There have been a number of recent articles on the resurgence of methamphetamine around the US — including in areas where meth use has historically been low. Two examples:
A New Drug Scourge: Deaths Involving Meth Are Rising Fast
Meth is Cheaper, More Potent, and More Common Than Ever
Meth users now outnumber heroin and cocaine users in many parts of the country. This rapid growth is driven by the increased availability of higher-quality product at lower prices. Distribution isn’t a problem; suppliers simply make use of the network that already exists. Easy to plug meth into the channels that carry heroin, coke, and cannabis to black market customers.
We in the Southwest are accustomed to the difficulties involved in controlling the meth traffic. For one thing, it can be produced right here in the States, using available chemicals and circumventing any efforts at the border. Because it’s highly addictive, users quickly progress to IV use, putting themselves at risk for a variety of problems, not least of which is HIV/AIDS. Competition among gangs for market share can be every bit as fierce and violent as we’ve seen with cocaine and heroin.
Reports claim the new, more potent meth on today’s streets leads to much higher rates of unintended overdose, including the fatal kind. Chronic users are likely to show signs of serious cardiac disease. Examples have been found of ordinary street meth cut with opiates, principally fentanyl — a fatality in waiting.
Drug experts bemoan the lack of a methadone-like medication they can use to substitute for meth. There were repeated unsuccessful attempts to develop such a med during the cocaine and crack epidemics of the 70’s and 80’s. Stimulants aren’t characterized by a clearly defined, time-limited, opioid-like acute withdrawal syndrome. Where the heroin patient’s dependence can be transferred to another opioid medication, making further heroin use difficult (and discouraging users from dropping out of treatment), no such solution currently exists for methamphetamine. “Heroin withdrawal is like an awful bout of the flu,” one former patient, a screenwriter, told me. “Getting off methadone, that feels like dying.” Hyperbole, no doubt, but a common sentiment among maintenance clients.

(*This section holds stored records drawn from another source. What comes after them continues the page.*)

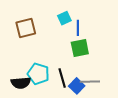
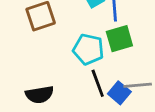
cyan pentagon: (38, 74) -> (88, 49), moved

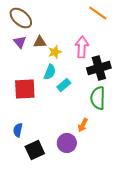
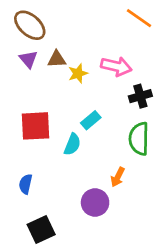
pink arrow: (82, 47) -> (116, 66), turned 100
black cross: (99, 68) -> (140, 96), size x0.7
cyan semicircle: (50, 72) -> (72, 144), moved
black square: (35, 150) -> (41, 229), moved

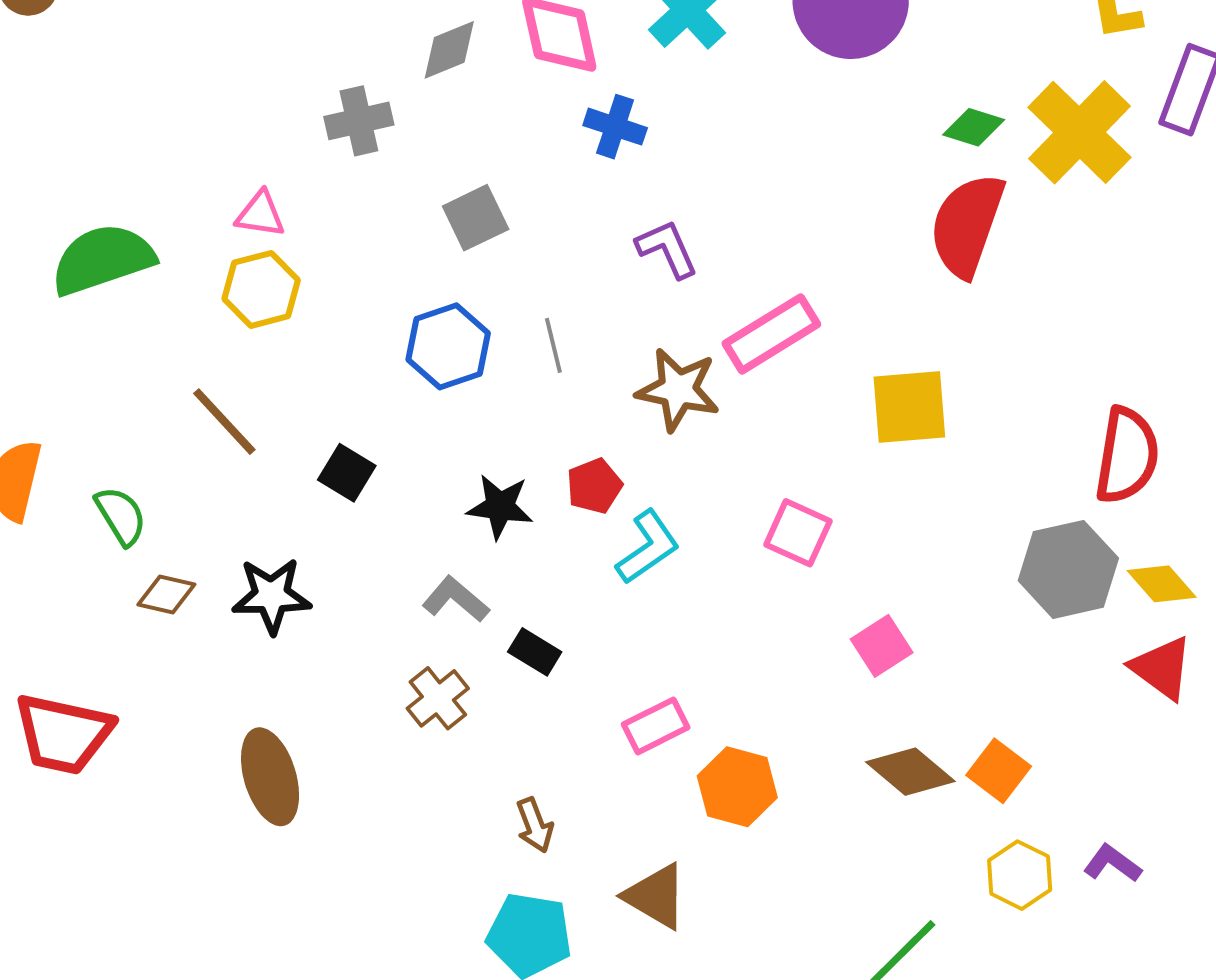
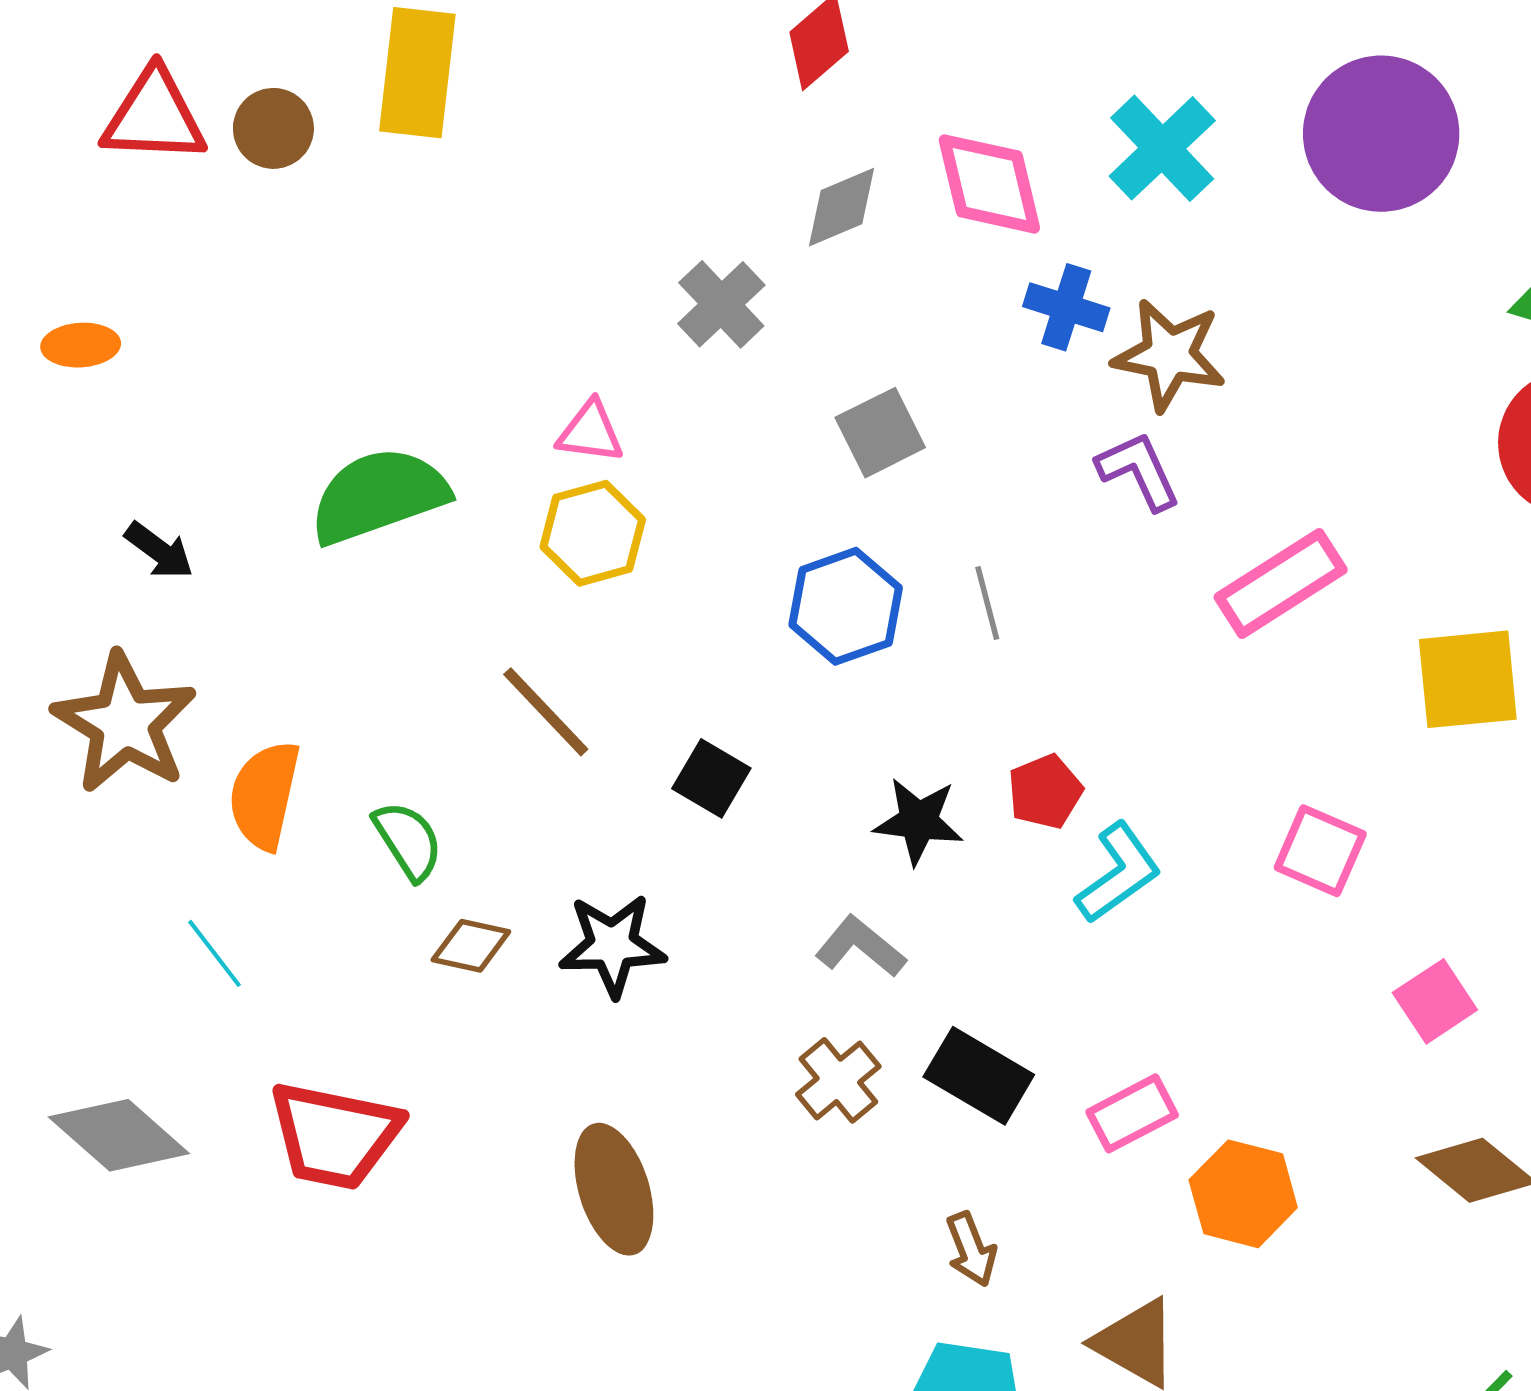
gray cross: (359, 121) -> (721, 304), turned -30
brown star: (678, 390) -> (1169, 355), moved
black rectangle: (535, 652) -> (979, 1076), moved, size x1.5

Not that recovery from stimulant addiction is easier than from opioids. Drug hunger can be persistent, and may arrive unexpectedly, in waves that overwhelm the average person’s will to resist. “I was feeling a lot better, and then wham! like running into a brick wall. I was back on meth before I knew it.”

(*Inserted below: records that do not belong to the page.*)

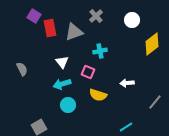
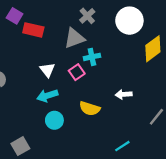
white circle: (132, 20) -> (129, 21), size x1.5
red rectangle: (50, 28) -> (33, 30), turned -66
gray triangle: (74, 32) -> (74, 38), moved
pink square: (88, 72) -> (77, 72), moved, turned 32

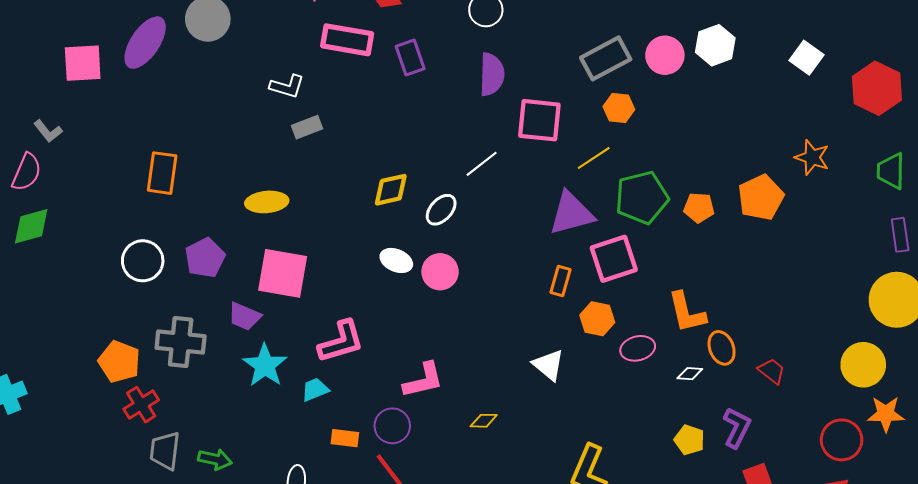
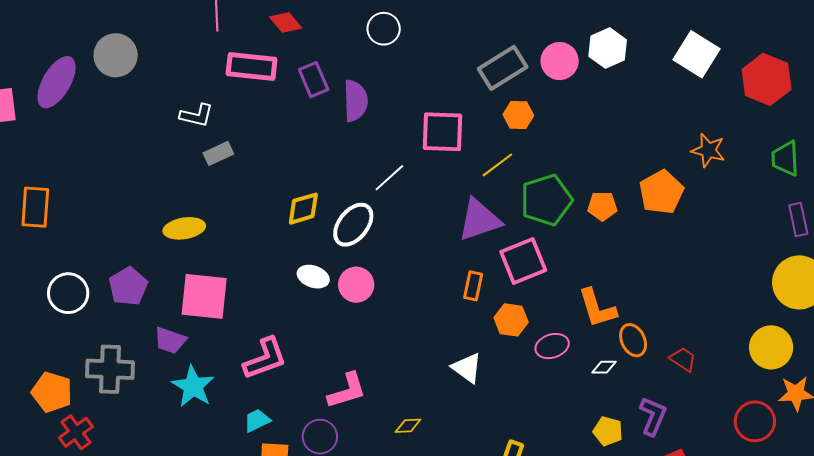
white square: (807, 58) -> (697, 54), size x1.4
purple semicircle: (492, 74) -> (355, 101), moved
orange rectangle: (162, 173) -> (35, 207), moved
white ellipse: (441, 210) -> (353, 225), size x1.4
cyan trapezoid: (315, 389) -> (257, 420), moved

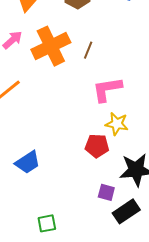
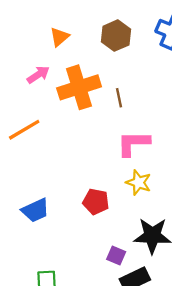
brown line: (88, 50) -> (119, 98), turned -42
red pentagon: (97, 146) -> (96, 202), moved

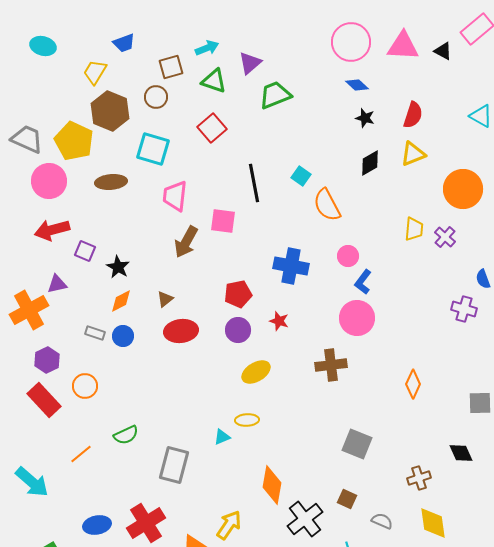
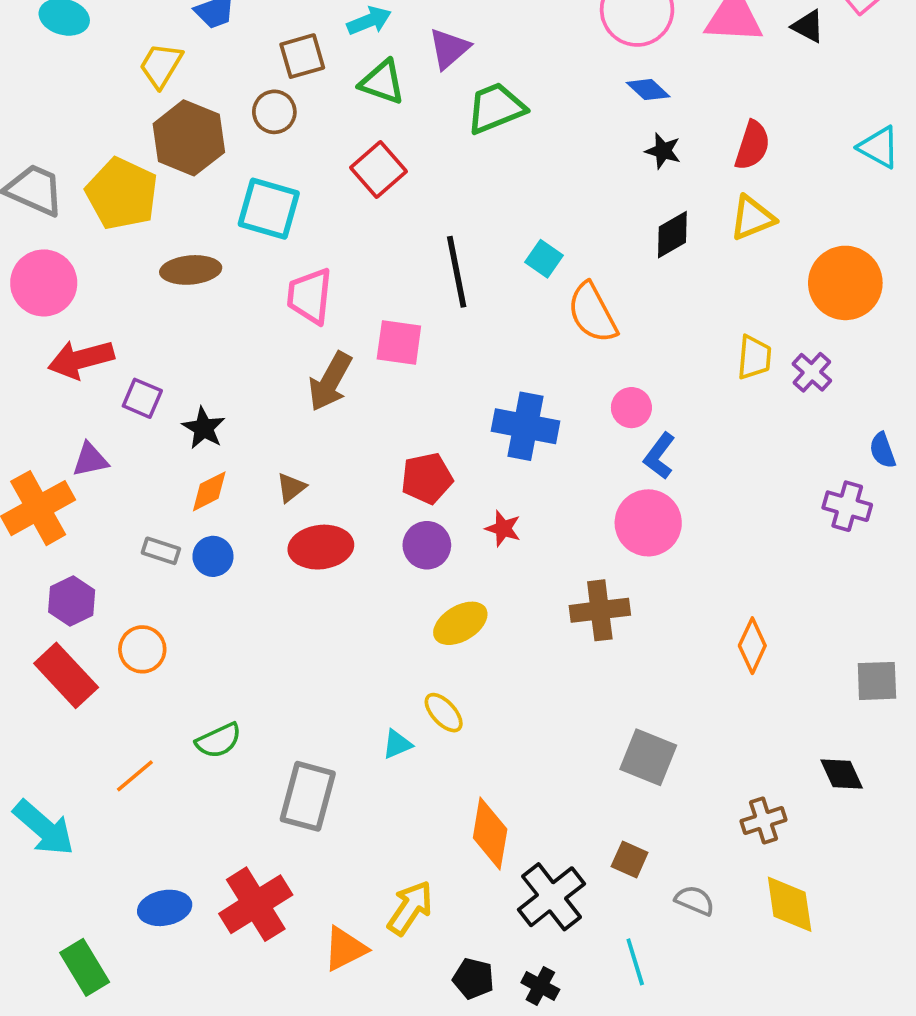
pink circle: (49, 181) -> (44, 283), moved
yellow ellipse: (247, 420) -> (444, 713), turned 50

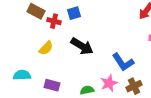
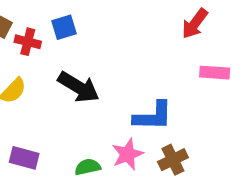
blue L-shape: (123, 62) -> (153, 116), turned -55

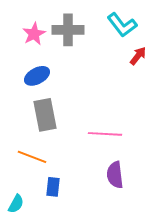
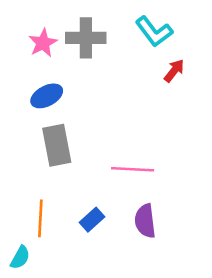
orange line: (32, 157) -> (40, 218), moved, turned 72
blue rectangle: (53, 187) -> (92, 220), moved, turned 42

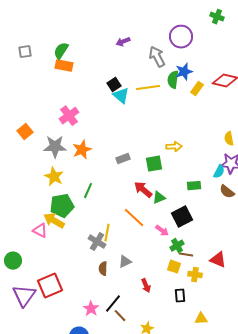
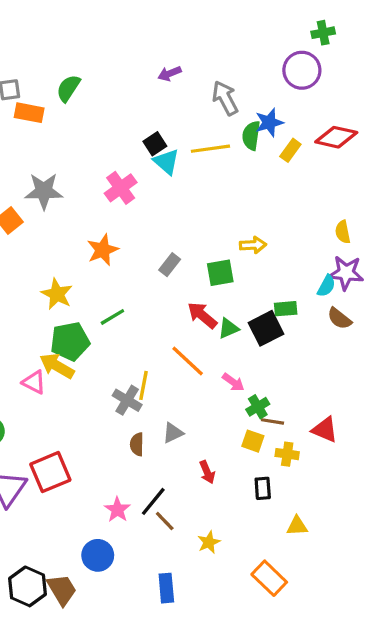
green cross: (217, 17) -> (323, 33), turned -32
purple circle: (181, 37) -> (302, 70), moved
orange rectangle: (64, 66) -> (29, 113), moved
pink cross: (69, 116) -> (121, 188), moved
gray star: (55, 147) -> (44, 191), moved
gray rectangle: (123, 159) -> (170, 265), turned -32
green line: (88, 191) -> (112, 317), turned 35
black square: (182, 217) -> (266, 328), moved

Hitting the Wall is a frequent description of the experience. It refers to a sudden return of intense craving and psychological distress akin to the very first days without the drug. The roots of this “Wall” may be both physiological– perhaps a rebalancing of disrupted neurochemistry– and psychological, in the form of conditioned behaviors reinforced over months and years of drug use. Sights, sounds, and other cues can activate a compulsion and spur impulsive relapse.
Last but not least, there’s the violence associated with chronic stimulant use. Where opioids depress the central nervous system, stimulant use can agitate it. Chronic users routinely report symptoms of irritability, loss of appetite, disrupted sleep, anxiety and panic, even bouts of rage. Reports of paranoia are common, and some users experience hallucinations, visual and auditory. Those are often paranoid too.
In the past, violent crime stats have reflected this. I learned there were 166 homicides in the District of Columbia in 2019, highest in a decade. That’s during an opioid epidemic, in a town where heroin has always been plentiful. Yet DC’s all-time record — an incredible 487 homicides — was set in the early ’90s, during a crack cocaine epidemic. Incarceration rates soared, in an effort to get the violence off the streets.
Of course we’ve been down this road with amphetamines too. More than once, in fact. Hopefully we’ll remember some of the lessons learned.
I’ll end here with a link to a remarkable book of photos by a onetime meth addict who documented his experience before going onto recovery. He’s since become a successful filmmaker. The characters may have changed but the script, I suspect, remains the same:
From the frontispiece: “i was born in Tulsa Oklahoma in 1943. when I was sixteen I started shooting amphetamine. I shot with my friends every day for three years and then left town but i’ve gone back through the years. once the needle goes in it never comes out.”